In the Christian life, it’s not uncommon to hear someone referenced as a stumbling block. However, what exactly is a stumbling block and what is the difference between a genuine stumbling block and a violation of a person’s standards on a particular issue? In order to see the difference between the two, we must examine how the Bible uses both of these situations and compare them to one another.
There is much in the New Testament about how a person should maintain healthy relationships within the church. For instance, in Ephesians 4:3, we find Paul urging people to be “eager to maintain the unity of the Spirit in the bond of peace.” We should strive to walk together in peace within the church and to value our relationships in Christ Jesus. This is so important, notice what Paul wrote at the end of Ephesians 4:
Therefore, having put away falsehood, let each one of you speak the truth with his neighbor, for we are members one of another. Be angry and do not sin; do not let the sun go down on your anger, and give no opportunity to the devil. Let the thief no longer steal, but rather let him labor, doing honest work with his own hands, so that he may have something to share with anyone in need. Let no corrupting talk come out of your mouths, but only such as is good for building up, as fits the occasion, that it may give grace to those who hear. And do not grieve the Holy Spirit of God, by whom you were sealed for the day of redemption. Let all bitterness and wrath and anger and clamor and slander be put away from you, along with all malice. Be kind to one another, tenderhearted, forgiving one another, as God in Christ forgave you (Ephesians 4:25–32).
Some of these verses in this paragraph in Ephesians 4 are often used regarding how we treat one another in our home, especially between husband and a wife in Ephesians 4:26 regarding not allowing the sun to set on your anger. However, this entire paragraph is contextually referring to the relationships within the church (although we can make application to how we treat one another in our home). The idea is that we should maintain love and healthy relationships and seek to walk in peace together for the glory of God—not giving the devil an opportunity to divide us and cause us to sin.
In the Bible, we see a few different types of stumbling blocks mentioned. First, we find the stumbling block used in the Old Testament in Leviticus 19:14. That language is picked up and used in the New Testament to describe a person who causes someone to stumble in obedience to God. We see this as Peter questioned the crucifixion of Jesus and was subsequently rebuked for his words. While he was certainly not going to prevent Jesus from going to the cross, he could become a stumbling block, or a hurdle by getting in the way of God’s eternal plan.
Matthew 16:23 — But he turned and said to Peter, “Get behind me, Satan! You are a hindrance to me. For you are not setting your mind on the things of God, but on the things of man.”

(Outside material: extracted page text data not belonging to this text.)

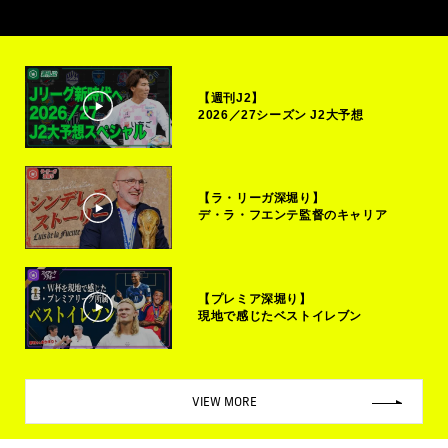
【週刊J2】
2026／27シーズン J2大予想
【ラ・リーガ深堀り】
デ・ラ・フエンテ監督のキャリア
【プレミア深堀り】
現地で感じたベストイレブン
VIEW MORE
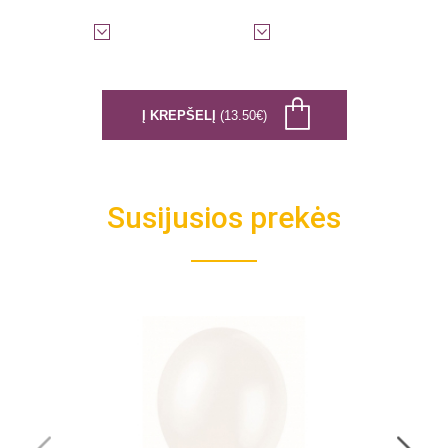
Į KREPŠELĮ
(13.50€)
Susijusios prekės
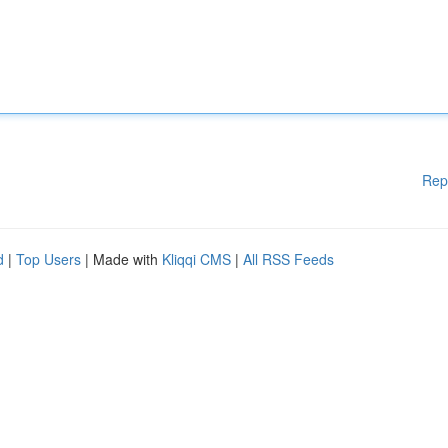
Rep
d
|
Top Users
| Made with
Kliqqi CMS
|
All RSS Feeds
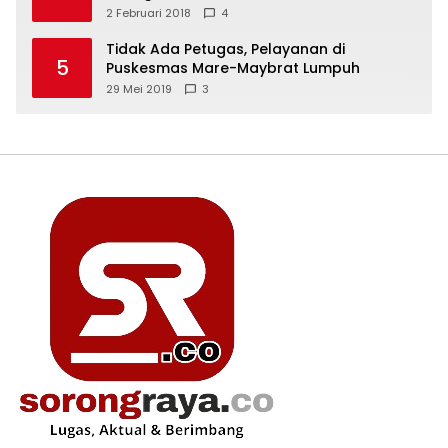
2 Februari 2018
4
Tidak Ada Petugas, Pelayanan di
5
Puskesmas Mare-Maybrat Lumpuh
29 Mei 2019
3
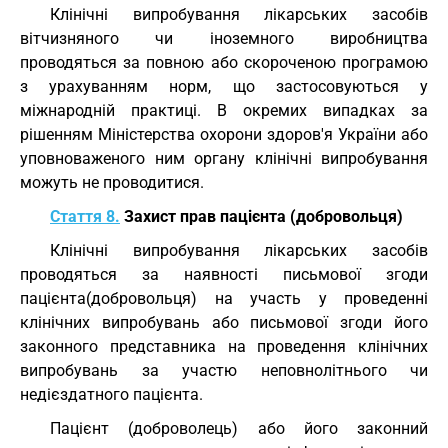
Клінічні випробування лікарських засобів
вітчизняного чи іноземного виробництва
проводяться за повною або скороченою програмою
з урахуванням норм, що застосовуються у
міжнародній практиці. В окремих випадках за
рішенням Міністерства охорони здоров'я України або
уповноваженого ним органу клінічні випробування
можуть не проводитися.
Стаття 8.
Захист прав пацієнта (добровольця)
Клінічні випробування лікарських засобів
проводяться за наявності письмової згоди
пацієнта(добровольця) на участь у проведенні
клінічних випробувань або письмової згоди його
законного представника на проведення клінічних
випробувань за участю неповнолітнього чи
недієздатного пацієнта.
Пацієнт (доброволець) або його законний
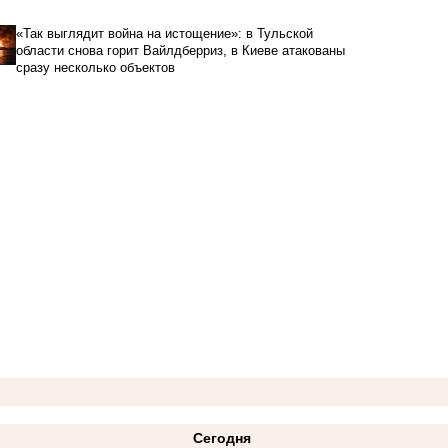
«Так выглядит война на истощение»: в Тульской
области снова горит Вайлдберриз, в Киеве атакованы
сразу несколько объектов
Сегодня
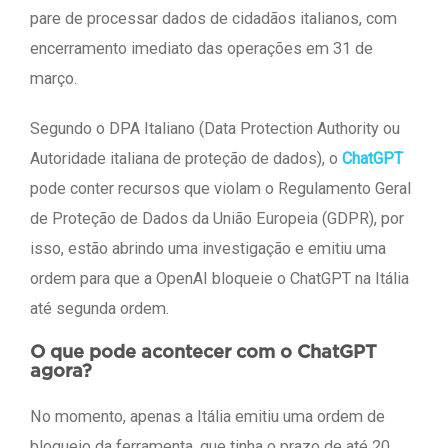
pare de processar dados de cidadãos italianos, com
encerramento imediato das operações em 31 de
março.
Segundo o DPA Italiano (Data Protection Authority ou
Autoridade italiana de proteção de dados), o
ChatGPT
pode conter recursos que violam o Regulamento Geral
de Proteção de Dados da União Europeia (GDPR), por
isso, estão abrindo uma investigação e emitiu uma
ordem para que a OpenAI bloqueie o ChatGPT na Itália
até segunda ordem.
O que pode acontecer com o ChatGPT
agora?
No momento, apenas a Itália emitiu uma ordem de
bloqueio da ferramenta, que tinha o prazo de até 20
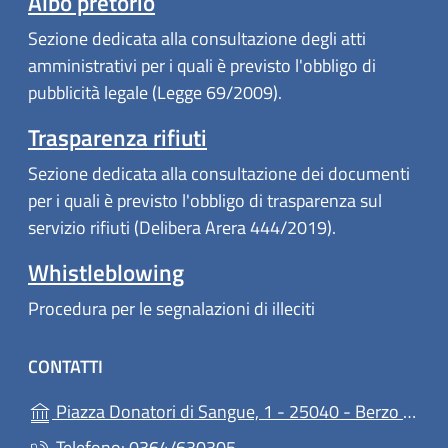
Albo pretorio
Sezione dedicata alla consultazione degli atti
amministrativi per i quali è previsto l'obbligo di
pubblicità legale (Legge 69/2009).
Trasparenza rifiuti
Sezione dedicata alla consultazione dei documenti
per i quali è previsto l'obbligo di trasparenza sul
servizio rifiuti (Delibera Arera 444/2019).
Whistleblowing
Procedura per le segnalazioni di illeciti
CONTATTI
Piazza Donatori di Sangue, 1 - 25040 - Berzo Demo (BS)
Telefono: 0364/630305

In another sense, the stumbling block can refer to a genuine opportunity to cause someone to stumble into sin. This is a serious place to find oneself. Consider Jesus’ sobering warning regarding those who caused the little ones to sin:
Matthew 18:5–6 — Whoever receives one such child in my name receives me,  but whoever causes one of these little ones who believe in me to sin, it would be better for him to have a great millstone fastened around his neck and to be drowned in the depth of the sea.
Consider yet another scenario where someone once struggled with a particular sin and by observing the actions or choices others—it opened a door for that person to flirt with their past sin enough to fall back into it again. We can see this in connection with the Jews who ate the meat sacrificed to idols while others were offended by it. Paul writes to the church at Corinth and says, “But take care that this right of yours does not somehow become a stumbling block to the weak” (1 Cor. 8:9). While the meat itself didn’t contain demons nor was it contaminated as a result of being sacrificed to idols—it was the weaker brother who felt it was a violation of their conscience and could serve as an open door to sin and this is why Paul urged his fellow believers to abstain. Paul was consistently looking for the high road (2 Cor. 6:3) and provided a good example.
The Path of Wisdom
As it pertains to a genuine stumbling block, you may find that you have liberty and freedom to make certain choices, but if it could cause one of your brothers or sisters in Christ to sin—it would be best to not flaunt your freedom. The path of wisdom is a path of love that cares for others and looks out for the immature (weak) who could be harmed unintentionally. The path of wisdom is the high road that seeks to avoid controversy and looks for opportunities to build the church up in the faith as opposed to being a rogue believer who thrives on controversy.
It’s also important to consider the path of wisdom when your personal standards may differ from another brother or sister in Christ. Rather than approaching a situation as if you’re the weaker brother—it would be wise to simply agree to disagree on certain personal standards in order to prevent damaging relationships. Remember, the heart of legalism is the desire to bind someone’s conscience based on your personal standards rather than chapter and verse in the Word of God. Wisdom and love will allow us to pursue the high road.